Old Lovegood Girls
Page 25
“Then I took a side path into the woods and found the Jellicoe family cemetery. But Merry, I was a little shocked to see you’ve already put in the stone for yourself.”
“That’s what happens when you work in a funeral home. You learn to think of funeral directives like you would your grocery list.”
“Don’t tell me you’ve made your grocery list.”
“During the melanoma scare, I did—right down to the hymns and the readings. All the members of my Bible study group have made their funeral directives. Rachel Blake will play Lovegood’s processional hymn. You know she was offered a music scholarship to Converse for her last two years, but she chose to stay at Lovegood and graduate with her friends.”
“She was a real help with my reading tomorrow. Keep it even and unemotional, let the words carry the feeling. Honestly, when you meet people like Rachel, you can’t be too much of an old woebegoner about the future. Their spirits seem less … knotted. I’ve got one in my life, Josie Maglia, a young filmmaker who’s taken a two-year option on Mr. Blue. She’s been after me to write the screenplay, but during my refreshing walk around your land I realized writing a screenplay for Mr.
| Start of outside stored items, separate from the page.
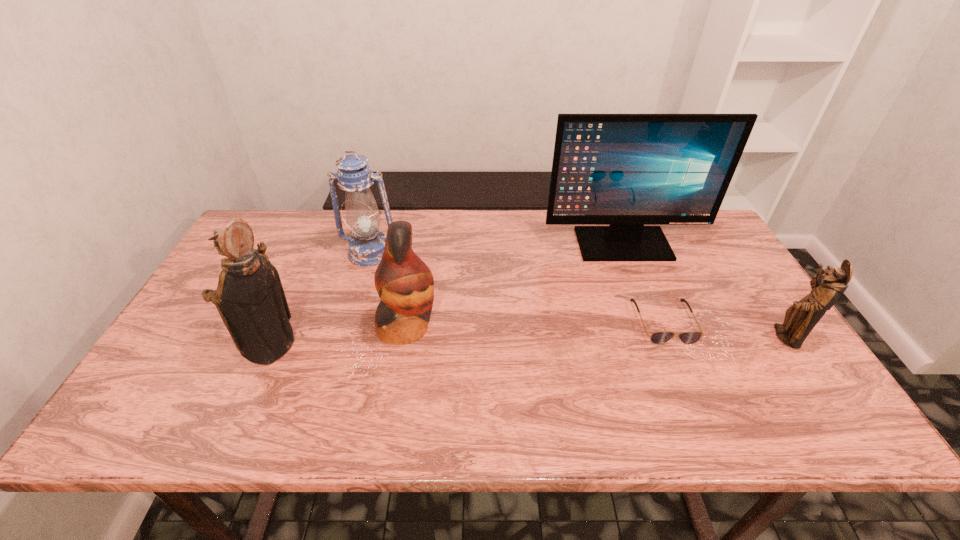 In order to click on the taller figurine in this screenshot , I will do `click(250, 298)`.

Where is `the leftmost object`? The height and width of the screenshot is (540, 960). the leftmost object is located at coordinates (250, 298).

Locate an element on the screen. This screenshot has height=540, width=960. the shorter figurine is located at coordinates (800, 318).

At what (x,y) coordinates should I click in order to perform the action: click on the rightmost object. Please return your answer as a coordinate pair (x, y). This screenshot has width=960, height=540. Looking at the image, I should click on (800, 318).

Locate an element on the screen. Image resolution: width=960 pixels, height=540 pixels. monitor is located at coordinates (623, 170).

I want to click on the shortest object, so click(x=690, y=337).

Image resolution: width=960 pixels, height=540 pixels. I want to click on lantern, so click(x=366, y=247).

You are a GUI agent. You are given a task and a screenshot of the screen. Output one action in this format:
    pyautogui.click(x=<x>, y=<y>)
    Task: Click on the parrot
    
    Given the screenshot: What is the action you would take?
    pyautogui.click(x=404, y=283)

Where is `blank space located on the front-facing side of the left figurine`? This screenshot has height=540, width=960. blank space located on the front-facing side of the left figurine is located at coordinates (176, 346).

Locate an element on the screen. free space located 0.110m on the front-facing side of the left figurine is located at coordinates (196, 346). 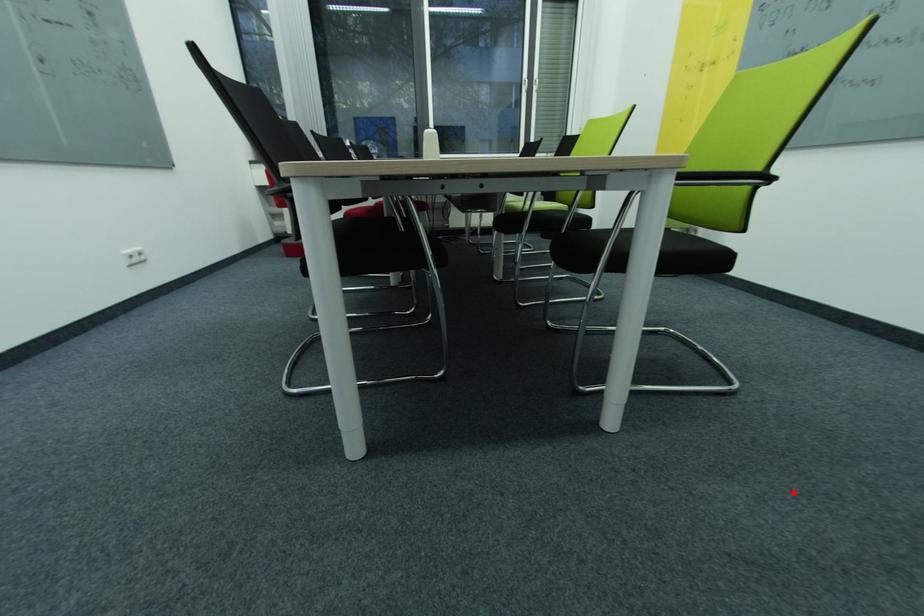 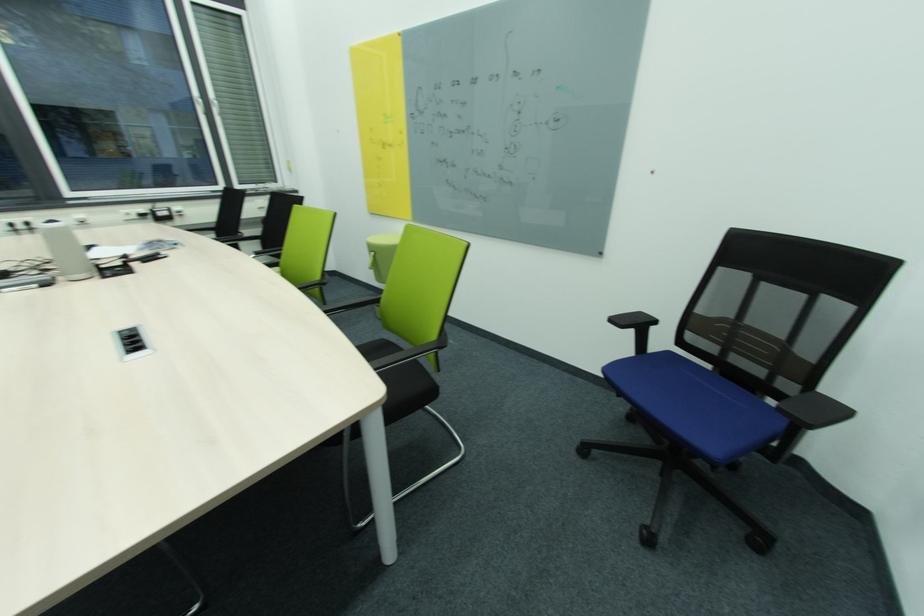 In the second image, find the point that corresponds to the highlighted location in the first image.

(503, 544) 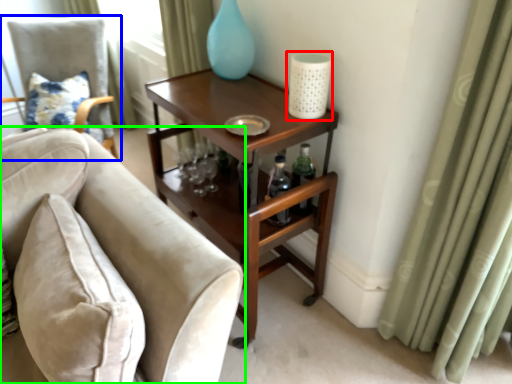 Question: Based on their relative distances, which object is nearer to candle holder (highlighted by a red box)? Choose from chair (highlighted by a blue box) and chair (highlighted by a green box).

Choices:
 (A) chair
 (B) chair

Answer: (B) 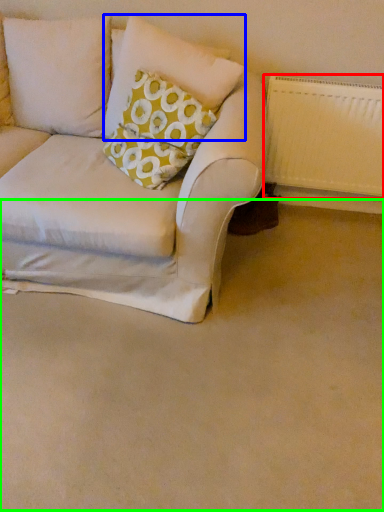 Question: Estimate the real-world distances between objects in this image. Which object is closer to radiator (highlighted by a red box), pillow (highlighted by a blue box) or plain (highlighted by a green box)?

Choices:
 (A) pillow
 (B) plain

Answer: (A) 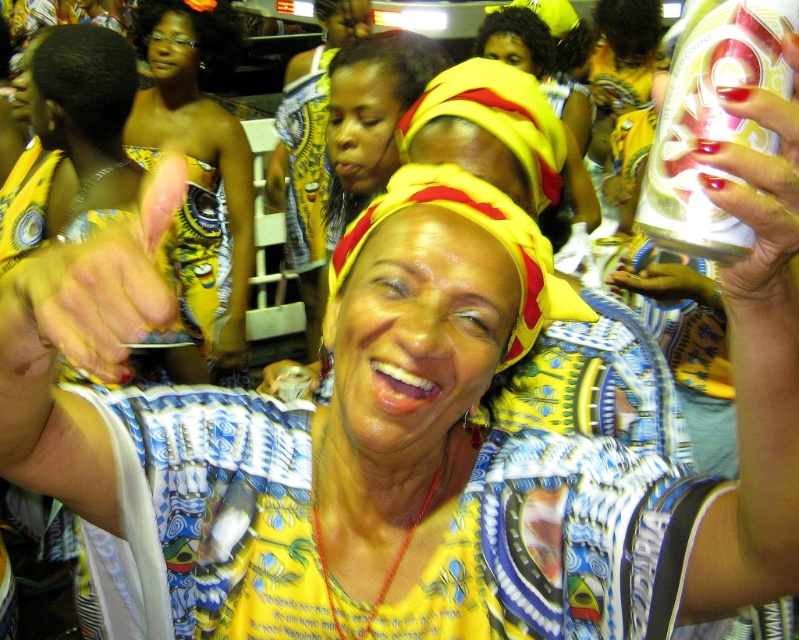 Question: Which of the following is the closest to the observer?

Choices:
 (A) (324, 179)
 (B) (670, 244)

Answer: (B)

Question: Does silver metallic can at upper right appear on the right side of yellow fabric headband at center?

Choices:
 (A) yes
 (B) no

Answer: (A)

Question: Observing the image, what is the correct spatial positioning of silver metallic can at upper right in reference to yellow fabric headband at center?

Choices:
 (A) below
 (B) above

Answer: (A)

Question: Based on their relative distances, which object is nearer to the silver metallic can at upper right?

Choices:
 (A) matte yellow headscarf at upper center
 (B) yellow fabric headband at center

Answer: (A)

Question: Can you confirm if silver metallic can at upper right is smaller than matte yellow headscarf at upper center?

Choices:
 (A) no
 (B) yes

Answer: (B)

Question: Which of these objects is positioned farthest from the matte yellow headscarf at upper center?

Choices:
 (A) yellow fabric headband at center
 (B) silver metallic can at upper right

Answer: (B) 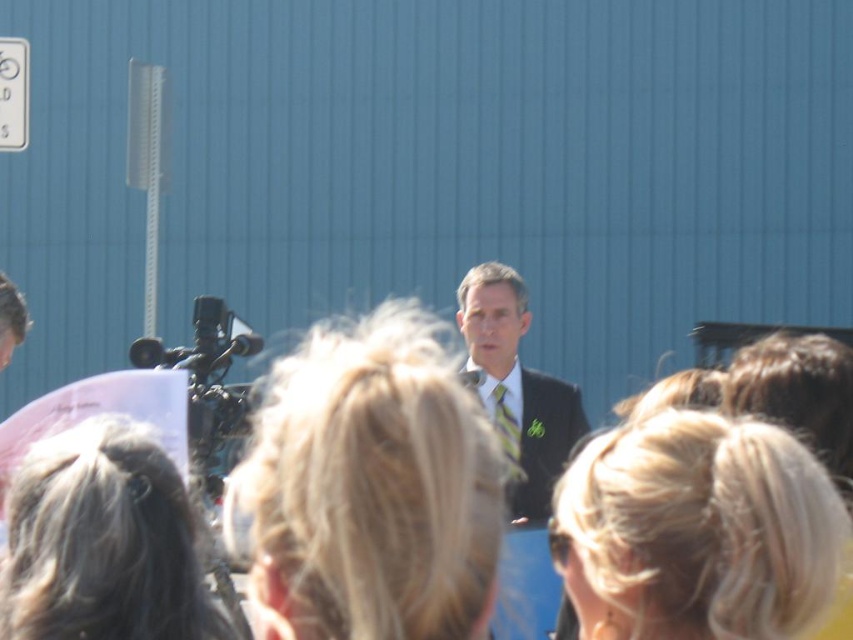 Question: From the image, what is the correct spatial relationship of metallic rectangular at upper left in relation to green striped tie at center?

Choices:
 (A) below
 (B) above

Answer: (B)

Question: Considering the real-world distances, which object is closest to the dark suit at center?

Choices:
 (A) green striped tie at center
 (B) metallic rectangular at upper left

Answer: (A)

Question: Which of the following is the farthest from the observer?

Choices:
 (A) (21, 128)
 (B) (497, 388)
 (C) (537, 460)

Answer: (A)

Question: Is metallic rectangular at upper left positioned before green striped tie at center?

Choices:
 (A) yes
 (B) no

Answer: (B)

Question: Which point is closer to the camera?

Choices:
 (A) (496, 388)
 (B) (509, 506)
 (C) (9, 113)

Answer: (B)

Question: Can you confirm if metallic rectangular at upper left is bigger than green striped tie at center?

Choices:
 (A) no
 (B) yes

Answer: (B) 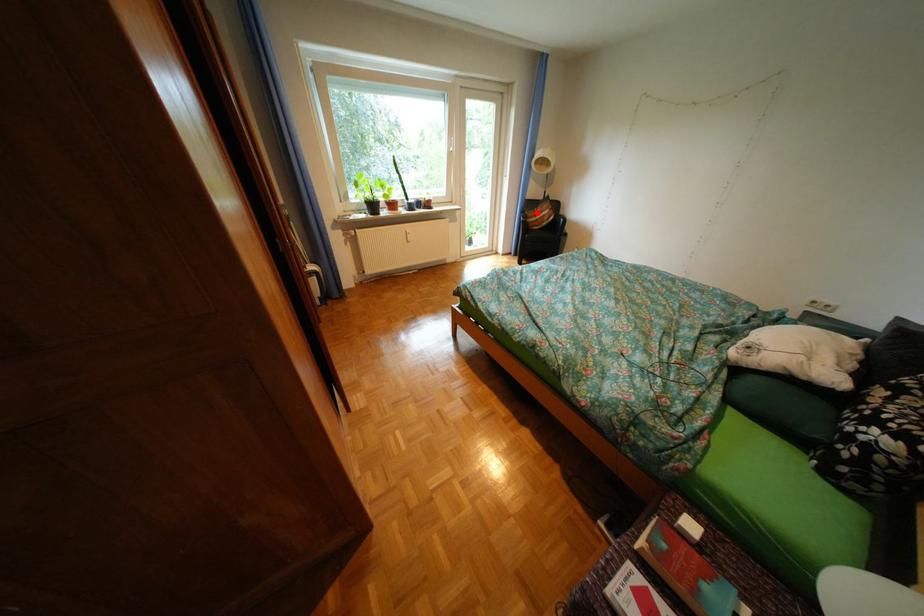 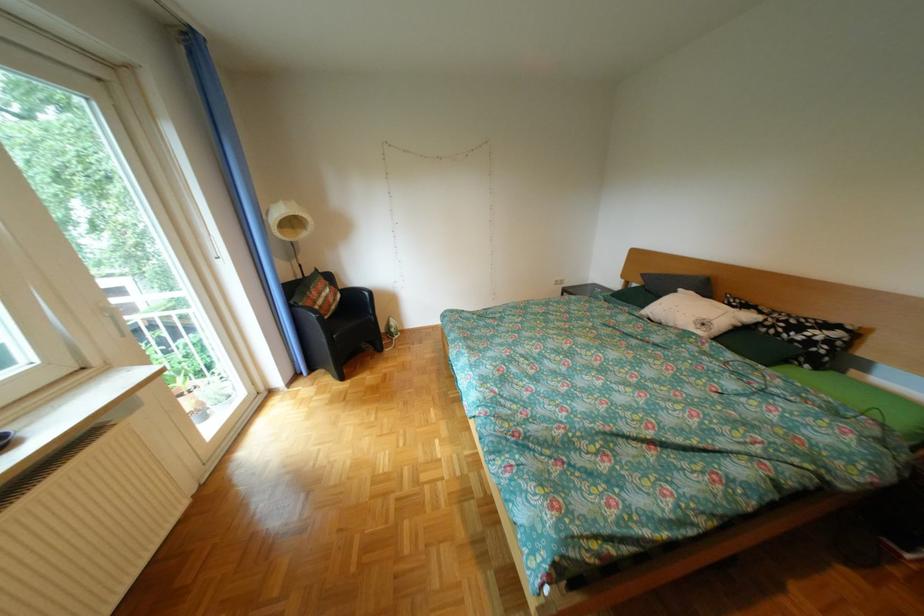 Where in the second image is the point corresponding to the highlighted location from the first image?

(306, 307) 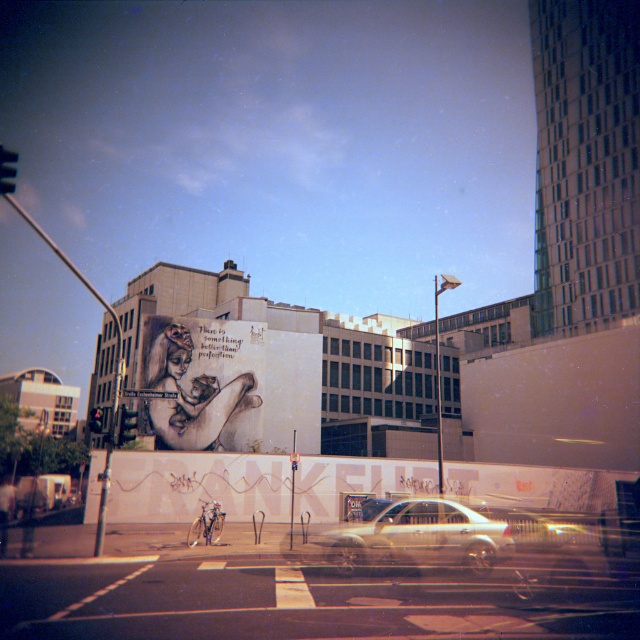 You are a delivery driver who needs to park your metallic silver sedan at center in a spot that is not blocked by the matte white mural at center. Is there enough space to park the car without the mural obstructing the entrance?

The matte white mural at center is above the metallic silver sedan at center, so it does not block the entrance. There is enough space to park the metallic silver sedan at center without obstruction from the mural. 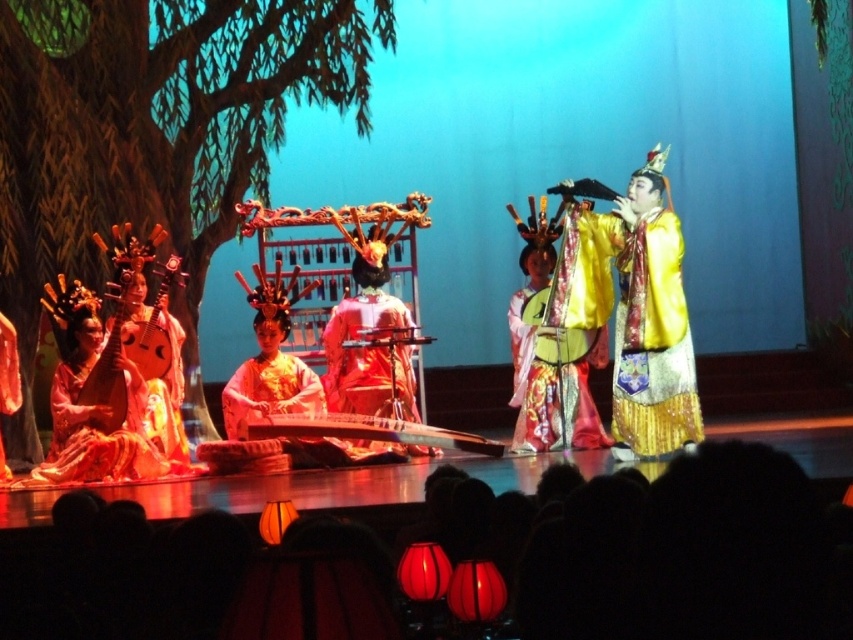 Is yellow satin robe at right positioned behind wooden stringed instrument at center?

No, it is in front of wooden stringed instrument at center.

Between yellow satin robe at right and wooden stringed instrument at center, which one has less height?

wooden stringed instrument at center

Locate an element on the screen. The width and height of the screenshot is (853, 640). yellow satin robe at right is located at coordinates (653, 344).

The width and height of the screenshot is (853, 640). In order to click on yellow satin robe at right in this screenshot , I will do `click(653, 344)`.

I want to click on silky gold robe at center, so click(360, 353).

Between silky gold robe at center and matte gold lute at left, which one has less height?

With less height is matte gold lute at left.

Locate an element on the screen. The image size is (853, 640). silky gold robe at center is located at coordinates (360, 353).

Can you confirm if silk embroidered robe at center is positioned above matte gold lute at left?

No.

Does point (582, 424) come closer to viewer compared to point (125, 275)?

No, it is behind (125, 275).

Where is `silk embroidered robe at center`? silk embroidered robe at center is located at coordinates tap(554, 381). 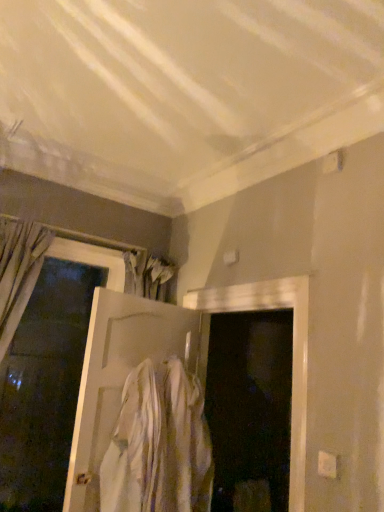 Question: Is white cotton shirt at center positioned before white matte door at center, positioned as the second door in left-to-right order?

Choices:
 (A) no
 (B) yes

Answer: (B)

Question: Considering the relative sizes of white cotton shirt at center and white matte door at center, the first door when ordered from right to left, in the image provided, is white cotton shirt at center thinner than white matte door at center, the first door when ordered from right to left,?

Choices:
 (A) yes
 (B) no

Answer: (B)

Question: Is white cotton shirt at center at the right side of white matte door at center, positioned as the second door in left-to-right order?

Choices:
 (A) no
 (B) yes

Answer: (B)

Question: Would you say white cotton shirt at center is a long distance from white matte door at center, the first door when ordered from right to left?

Choices:
 (A) yes
 (B) no

Answer: (B)

Question: Is white cotton shirt at center bigger than white matte door at center, the first door when ordered from right to left?

Choices:
 (A) no
 (B) yes

Answer: (A)

Question: Is white matte door at center, the first door when ordered from right to left, wider or thinner than white cotton shirt at center?

Choices:
 (A) thin
 (B) wide

Answer: (A)

Question: Is white matte door at center, positioned as the second door in left-to-right order, in front of or behind white cotton shirt at center in the image?

Choices:
 (A) front
 (B) behind

Answer: (B)

Question: From the image's perspective, is white matte door at center, the first door when ordered from right to left, positioned above or below white cotton shirt at center?

Choices:
 (A) above
 (B) below

Answer: (A)

Question: From a real-world perspective, relative to white cotton shirt at center, is white matte door at center, the first door when ordered from right to left, vertically above or below?

Choices:
 (A) above
 (B) below

Answer: (A)

Question: From the image's perspective, relative to white matte door at center, positioned as the second door in left-to-right order, is white matte door at left, arranged as the second door when viewed from the right, above or below?

Choices:
 (A) below
 (B) above

Answer: (B)

Question: From a real-world perspective, is white matte door at left, which ranks as the first door in left-to-right order, positioned above or below white matte door at center, positioned as the second door in left-to-right order?

Choices:
 (A) above
 (B) below

Answer: (A)

Question: Considering the positions of white matte door at left, which ranks as the first door in left-to-right order, and white matte door at center, positioned as the second door in left-to-right order, in the image, is white matte door at left, which ranks as the first door in left-to-right order, taller or shorter than white matte door at center, positioned as the second door in left-to-right order,?

Choices:
 (A) short
 (B) tall

Answer: (B)

Question: Is white matte door at left, arranged as the second door when viewed from the right, to the left or to the right of white matte door at center, the first door when ordered from right to left, in the image?

Choices:
 (A) left
 (B) right

Answer: (A)

Question: Relative to white matte door at center, positioned as the second door in left-to-right order, is white cotton shirt at center in front or behind?

Choices:
 (A) behind
 (B) front

Answer: (B)

Question: In the image, is white cotton shirt at center on the left side or the right side of white matte door at center, the first door when ordered from right to left?

Choices:
 (A) right
 (B) left

Answer: (A) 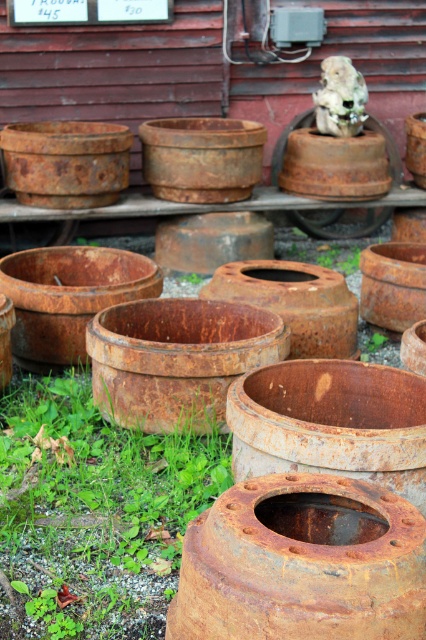 Question: Can you confirm if green grass at lower left is thinner than rusty metal tire at center?

Choices:
 (A) no
 (B) yes

Answer: (A)

Question: Is green grass at lower left further to the viewer compared to rusty metal tire at center?

Choices:
 (A) no
 (B) yes

Answer: (A)

Question: Can you confirm if green grass at lower left is positioned to the left of rusty metal tire at center?

Choices:
 (A) yes
 (B) no

Answer: (A)

Question: Among these points, which one is nearest to the camera?

Choices:
 (A) (137, 557)
 (B) (285, 147)

Answer: (A)

Question: Which object appears closest to the camera in this image?

Choices:
 (A) green grass at lower left
 (B) rusty metal tire at center

Answer: (A)

Question: Which point appears farthest from the camera in this image?

Choices:
 (A) (43, 538)
 (B) (377, 220)

Answer: (B) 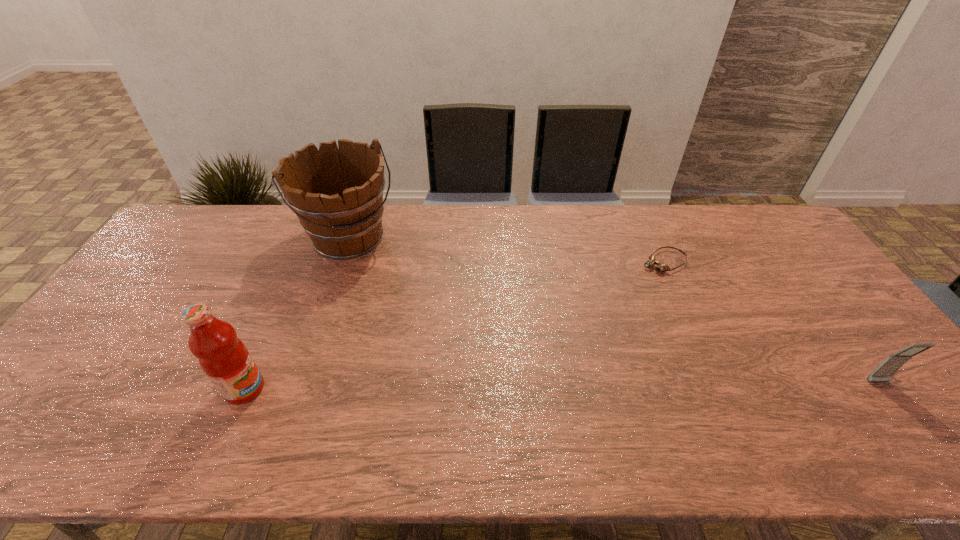 The height and width of the screenshot is (540, 960). I want to click on free spot located 0.250m with the handle on the wine bucket, so (x=410, y=313).

The image size is (960, 540). In order to click on free point located 0.110m with the handle on the wine bucket in this screenshot , I will do click(x=387, y=285).

The image size is (960, 540). I want to click on vacant space situated 0.110m with the handle on the wine bucket, so click(x=387, y=285).

Where is `object present at the far edge`? The height and width of the screenshot is (540, 960). object present at the far edge is located at coordinates (337, 194).

Find the location of a particular element. The image size is (960, 540). fruit juice that is at the near edge is located at coordinates (224, 358).

Where is `cellular telephone present at the near edge`? cellular telephone present at the near edge is located at coordinates (883, 373).

At what (x,y) coordinates should I click in order to perform the action: click on object located in the right edge section of the desktop. Please return your answer as a coordinate pair (x, y). Looking at the image, I should click on (x=883, y=373).

Locate an element on the screen. The image size is (960, 540). object that is at the near right corner is located at coordinates (883, 373).

You are a GUI agent. You are given a task and a screenshot of the screen. Output one action in this format:
    pyautogui.click(x=<x>, y=<y>)
    Task: Click on the vacant area at the far edge
    This screenshot has height=540, width=960.
    Given the screenshot: What is the action you would take?
    pyautogui.click(x=596, y=234)

This screenshot has width=960, height=540. Find the location of `vacant area at the near edge`. vacant area at the near edge is located at coordinates (160, 410).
Blue was the last thing I wanted to do.”
“Why?”
“I need to let it go. My motive was skewed from the start. I was out to repeat my success with Beast and Beauty. But Beast and Beauty had a firm foundation. Its key idea was that Beauty can love Beast as long as she doesn’t go outside with him, and I built the story around that.”
“It was exactly right.”
“But with Mr. Blue, I wanted to set myself an impressive challenge. I know, I said, I’ll turn the Bluebeard story upside down. I’ll create a female Bluebeard. She’ll be the one in control. She has the property and the power. She has all the keys. She can make the rules and punish. I started her off as a bossy eight-year-old opening the door to a stranger who has come to work for her dying father. Right away, the little girl asserts her power by making him wait and closing the door in his face. And for a while, the chapters sped along. She grows into a young woman and keeps setting herself new ways to keep him in his place. And he works skillfully and hard, determined to make her acknowledge his worth. Finally she marries him because belonging to her ancestral land is more important to her than anything else, so why not share the burden with him? But she keeps one place for herself that he must never enter. And he obeys! She becomes so sure he will not betray her that she no longer locks the door. Though Joachim Maglia made that wonderful painting of a big gothic lock. Well, so far so good. Beast and Beauty was 150 pages. I was already on page 118. My editor liked what he had read and commissioned Joachim to illustrate it. Joachim was Josie’s twin brother. She shot a film that documented his work as an artist while he was dying. The work part was shot in color and the disease part in black and white. Very minimal dialogue. She called it Brother Death: An AIDS Elegy. It won several awards at film festivals.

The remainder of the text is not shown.